▸ **ACTION ITEM**
Write out the data again exactly, skipping every picture.

▸ **PROVIDED DATA**
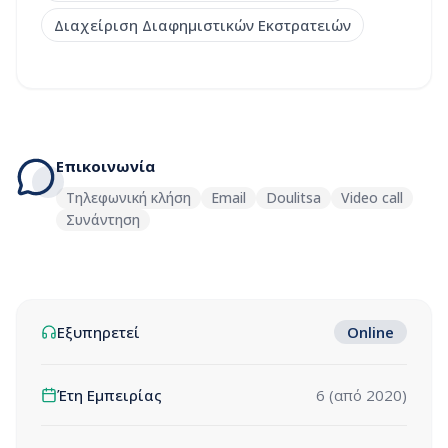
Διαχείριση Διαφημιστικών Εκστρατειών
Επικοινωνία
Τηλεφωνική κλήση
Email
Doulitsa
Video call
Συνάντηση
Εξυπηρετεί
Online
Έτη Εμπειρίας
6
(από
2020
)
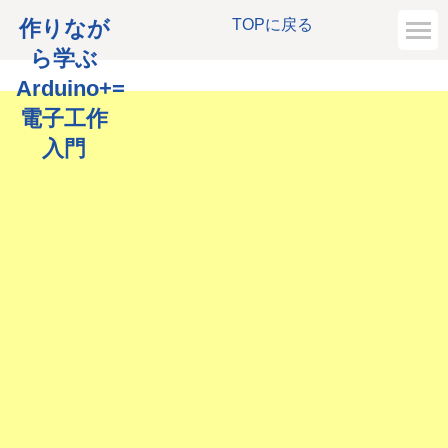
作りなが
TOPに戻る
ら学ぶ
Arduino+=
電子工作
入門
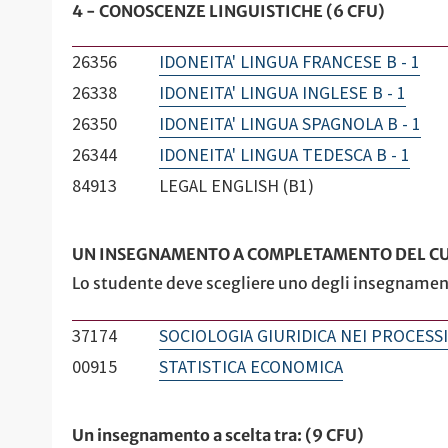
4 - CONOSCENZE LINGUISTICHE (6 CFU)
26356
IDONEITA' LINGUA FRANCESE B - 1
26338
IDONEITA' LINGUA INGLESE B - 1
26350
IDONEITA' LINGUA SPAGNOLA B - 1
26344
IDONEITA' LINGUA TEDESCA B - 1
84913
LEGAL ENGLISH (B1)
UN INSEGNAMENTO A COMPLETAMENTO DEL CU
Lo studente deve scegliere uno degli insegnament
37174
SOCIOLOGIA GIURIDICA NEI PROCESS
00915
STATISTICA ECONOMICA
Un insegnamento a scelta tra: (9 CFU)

▸ **SOLUTION FOR THIS EXERCISE**
Διαχείριση Διαφημιστικών Εκστρατειών
Επικοινωνία
Τηλεφωνική κλήση
Email
Doulitsa
Video call
Συνάντηση
Εξυπηρετεί
Online
Έτη Εμπειρίας
6
(από
2020
)
作りなが
TOPに戻る
ら学ぶ
Arduino+=
電子工作
入門
4 - CONOSCENZE LINGUISTICHE (6 CFU)
26356
IDONEITA' LINGUA FRANCESE B - 1
26338
IDONEITA' LINGUA INGLESE B - 1
26350
IDONEITA' LINGUA SPAGNOLA B - 1
26344
IDONEITA' LINGUA TEDESCA B - 1
84913
LEGAL ENGLISH (B1)
UN INSEGNAMENTO A COMPLETAMENTO DEL CU
Lo studente deve scegliere uno degli insegnament
37174
SOCIOLOGIA GIURIDICA NEI PROCESS
00915
STATISTICA ECONOMICA
Un insegnamento a scelta tra: (9 CFU)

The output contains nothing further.